• WHAT TO PRODUCE: Word for word, retype the first line of the records and every following line through the one containing "This screenshot has height=2576, width=208.".
(SOURCE DATA begins)
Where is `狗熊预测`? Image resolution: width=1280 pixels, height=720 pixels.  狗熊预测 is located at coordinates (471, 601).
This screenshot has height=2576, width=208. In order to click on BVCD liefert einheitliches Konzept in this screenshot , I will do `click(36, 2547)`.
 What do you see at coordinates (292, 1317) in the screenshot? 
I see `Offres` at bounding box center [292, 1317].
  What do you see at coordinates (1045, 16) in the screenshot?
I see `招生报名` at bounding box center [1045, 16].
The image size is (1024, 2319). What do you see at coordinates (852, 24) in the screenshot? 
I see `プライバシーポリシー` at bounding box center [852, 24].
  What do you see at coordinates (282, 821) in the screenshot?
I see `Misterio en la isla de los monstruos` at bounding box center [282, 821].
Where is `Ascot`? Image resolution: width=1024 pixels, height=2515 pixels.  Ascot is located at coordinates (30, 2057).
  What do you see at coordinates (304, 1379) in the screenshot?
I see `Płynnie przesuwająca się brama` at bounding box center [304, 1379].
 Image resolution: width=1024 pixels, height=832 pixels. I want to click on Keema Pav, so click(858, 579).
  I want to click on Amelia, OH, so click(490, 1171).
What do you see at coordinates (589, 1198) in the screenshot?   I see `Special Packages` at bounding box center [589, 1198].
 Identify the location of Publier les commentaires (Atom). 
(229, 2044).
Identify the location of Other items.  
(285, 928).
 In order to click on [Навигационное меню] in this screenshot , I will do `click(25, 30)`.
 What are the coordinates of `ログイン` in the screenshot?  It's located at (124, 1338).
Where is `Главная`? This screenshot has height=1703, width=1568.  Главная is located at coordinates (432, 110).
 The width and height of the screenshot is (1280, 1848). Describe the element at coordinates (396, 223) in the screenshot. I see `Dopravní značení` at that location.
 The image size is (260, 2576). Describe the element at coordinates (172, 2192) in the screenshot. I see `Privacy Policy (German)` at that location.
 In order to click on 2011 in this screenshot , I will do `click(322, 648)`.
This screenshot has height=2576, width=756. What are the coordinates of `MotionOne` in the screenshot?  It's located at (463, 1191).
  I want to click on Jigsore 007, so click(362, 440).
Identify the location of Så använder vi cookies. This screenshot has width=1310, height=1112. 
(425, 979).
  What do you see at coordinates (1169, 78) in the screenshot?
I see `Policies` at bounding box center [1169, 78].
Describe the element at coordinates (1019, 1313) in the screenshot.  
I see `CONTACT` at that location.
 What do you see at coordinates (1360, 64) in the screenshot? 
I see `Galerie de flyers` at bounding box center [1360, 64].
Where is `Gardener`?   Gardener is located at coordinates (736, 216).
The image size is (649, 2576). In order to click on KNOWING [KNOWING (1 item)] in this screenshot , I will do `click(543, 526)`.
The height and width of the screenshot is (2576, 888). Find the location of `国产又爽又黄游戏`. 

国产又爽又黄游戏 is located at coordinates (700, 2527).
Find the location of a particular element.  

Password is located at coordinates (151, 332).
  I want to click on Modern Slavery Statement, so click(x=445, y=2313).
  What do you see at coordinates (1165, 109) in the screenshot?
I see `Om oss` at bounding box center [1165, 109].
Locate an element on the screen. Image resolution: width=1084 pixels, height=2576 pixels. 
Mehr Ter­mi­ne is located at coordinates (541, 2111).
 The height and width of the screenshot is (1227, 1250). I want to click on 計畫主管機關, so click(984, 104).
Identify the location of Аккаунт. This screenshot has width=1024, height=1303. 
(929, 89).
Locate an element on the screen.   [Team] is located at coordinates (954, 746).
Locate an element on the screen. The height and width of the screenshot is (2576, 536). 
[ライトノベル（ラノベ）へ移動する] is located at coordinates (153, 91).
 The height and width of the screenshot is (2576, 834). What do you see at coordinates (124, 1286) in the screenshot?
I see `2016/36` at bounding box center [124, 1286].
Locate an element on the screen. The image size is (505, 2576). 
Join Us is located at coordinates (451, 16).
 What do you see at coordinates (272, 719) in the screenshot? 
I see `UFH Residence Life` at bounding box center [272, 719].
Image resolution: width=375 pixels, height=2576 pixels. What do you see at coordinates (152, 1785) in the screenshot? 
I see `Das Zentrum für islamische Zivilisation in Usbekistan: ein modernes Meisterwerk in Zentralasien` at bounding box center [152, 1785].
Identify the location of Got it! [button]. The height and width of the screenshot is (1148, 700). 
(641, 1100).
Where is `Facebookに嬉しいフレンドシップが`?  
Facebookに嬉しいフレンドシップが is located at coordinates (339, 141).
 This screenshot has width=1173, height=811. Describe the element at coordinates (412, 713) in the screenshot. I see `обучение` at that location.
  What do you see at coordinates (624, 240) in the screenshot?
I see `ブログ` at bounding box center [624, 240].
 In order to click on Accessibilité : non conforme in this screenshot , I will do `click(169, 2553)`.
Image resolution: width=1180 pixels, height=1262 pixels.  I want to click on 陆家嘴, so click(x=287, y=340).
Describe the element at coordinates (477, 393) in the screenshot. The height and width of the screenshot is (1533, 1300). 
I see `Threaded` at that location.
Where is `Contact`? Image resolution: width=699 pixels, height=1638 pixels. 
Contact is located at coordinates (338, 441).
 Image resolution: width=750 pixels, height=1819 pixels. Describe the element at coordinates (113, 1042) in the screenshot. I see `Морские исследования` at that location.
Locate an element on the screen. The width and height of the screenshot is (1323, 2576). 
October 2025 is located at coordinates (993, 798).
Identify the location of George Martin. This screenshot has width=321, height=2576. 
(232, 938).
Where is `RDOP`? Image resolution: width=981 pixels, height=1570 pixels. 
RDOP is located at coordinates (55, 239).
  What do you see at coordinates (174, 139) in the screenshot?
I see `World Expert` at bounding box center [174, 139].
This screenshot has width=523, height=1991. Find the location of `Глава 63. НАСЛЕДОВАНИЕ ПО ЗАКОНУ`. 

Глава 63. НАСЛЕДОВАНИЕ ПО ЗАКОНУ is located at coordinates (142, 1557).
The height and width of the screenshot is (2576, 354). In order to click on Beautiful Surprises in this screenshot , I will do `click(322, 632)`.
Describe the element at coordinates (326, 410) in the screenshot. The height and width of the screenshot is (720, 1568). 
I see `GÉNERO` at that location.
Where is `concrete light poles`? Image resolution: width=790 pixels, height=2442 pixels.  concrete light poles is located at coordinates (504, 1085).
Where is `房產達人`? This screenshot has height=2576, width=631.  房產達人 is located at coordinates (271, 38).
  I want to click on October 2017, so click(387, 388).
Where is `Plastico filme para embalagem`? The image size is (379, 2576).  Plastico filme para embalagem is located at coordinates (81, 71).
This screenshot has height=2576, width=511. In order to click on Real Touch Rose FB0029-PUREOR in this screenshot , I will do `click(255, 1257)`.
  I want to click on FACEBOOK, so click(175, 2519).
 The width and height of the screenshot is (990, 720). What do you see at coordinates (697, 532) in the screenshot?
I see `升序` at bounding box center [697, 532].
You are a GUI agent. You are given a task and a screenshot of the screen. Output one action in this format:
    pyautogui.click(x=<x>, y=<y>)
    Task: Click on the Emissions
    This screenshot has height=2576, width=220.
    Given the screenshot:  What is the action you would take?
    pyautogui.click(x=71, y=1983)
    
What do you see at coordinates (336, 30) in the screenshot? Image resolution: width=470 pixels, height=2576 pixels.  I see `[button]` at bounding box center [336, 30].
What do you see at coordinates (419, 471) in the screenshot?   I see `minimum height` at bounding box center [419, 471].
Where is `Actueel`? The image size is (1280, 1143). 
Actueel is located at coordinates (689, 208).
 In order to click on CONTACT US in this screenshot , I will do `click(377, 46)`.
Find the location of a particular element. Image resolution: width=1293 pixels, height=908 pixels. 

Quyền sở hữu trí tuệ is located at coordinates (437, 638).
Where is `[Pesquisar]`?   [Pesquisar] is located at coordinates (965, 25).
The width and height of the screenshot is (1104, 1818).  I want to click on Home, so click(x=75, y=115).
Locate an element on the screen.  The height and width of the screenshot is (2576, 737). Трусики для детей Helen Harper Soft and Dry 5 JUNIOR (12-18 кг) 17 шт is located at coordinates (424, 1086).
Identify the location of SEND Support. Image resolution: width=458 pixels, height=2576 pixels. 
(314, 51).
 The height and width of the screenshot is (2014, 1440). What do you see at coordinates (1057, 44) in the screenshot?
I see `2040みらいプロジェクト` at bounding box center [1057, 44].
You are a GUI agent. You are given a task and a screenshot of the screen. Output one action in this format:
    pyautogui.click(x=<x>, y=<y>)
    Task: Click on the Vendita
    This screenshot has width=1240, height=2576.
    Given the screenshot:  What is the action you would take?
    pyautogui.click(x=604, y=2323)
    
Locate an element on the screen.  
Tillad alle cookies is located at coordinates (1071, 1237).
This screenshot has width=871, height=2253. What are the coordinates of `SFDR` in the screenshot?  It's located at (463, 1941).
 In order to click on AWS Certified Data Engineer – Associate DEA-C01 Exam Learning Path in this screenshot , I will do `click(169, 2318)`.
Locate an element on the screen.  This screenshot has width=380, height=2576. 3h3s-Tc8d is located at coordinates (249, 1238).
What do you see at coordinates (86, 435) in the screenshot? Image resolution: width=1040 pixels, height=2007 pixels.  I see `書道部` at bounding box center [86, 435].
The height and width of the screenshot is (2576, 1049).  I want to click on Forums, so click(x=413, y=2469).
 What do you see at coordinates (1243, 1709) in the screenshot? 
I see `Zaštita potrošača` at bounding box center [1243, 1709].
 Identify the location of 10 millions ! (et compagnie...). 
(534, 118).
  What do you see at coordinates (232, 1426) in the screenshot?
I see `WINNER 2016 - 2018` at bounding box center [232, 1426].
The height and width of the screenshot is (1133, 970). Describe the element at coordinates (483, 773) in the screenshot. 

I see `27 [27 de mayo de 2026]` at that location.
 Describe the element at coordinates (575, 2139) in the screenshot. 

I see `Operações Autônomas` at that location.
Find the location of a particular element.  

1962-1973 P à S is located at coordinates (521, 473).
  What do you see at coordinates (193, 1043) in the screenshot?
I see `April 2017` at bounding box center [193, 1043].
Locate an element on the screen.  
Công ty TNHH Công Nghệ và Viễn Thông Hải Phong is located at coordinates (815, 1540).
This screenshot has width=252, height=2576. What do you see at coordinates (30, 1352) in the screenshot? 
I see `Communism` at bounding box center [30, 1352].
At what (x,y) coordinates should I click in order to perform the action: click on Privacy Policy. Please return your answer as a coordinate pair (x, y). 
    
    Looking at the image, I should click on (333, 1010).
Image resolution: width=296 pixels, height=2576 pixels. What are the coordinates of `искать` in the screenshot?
(SOURCE DATA ends)
• FINISHED EXERCISE:
Where is `狗熊预测`? Image resolution: width=1280 pixels, height=720 pixels.  狗熊预测 is located at coordinates (471, 601).
This screenshot has height=2576, width=208. In order to click on BVCD liefert einheitliches Konzept in this screenshot , I will do `click(36, 2547)`.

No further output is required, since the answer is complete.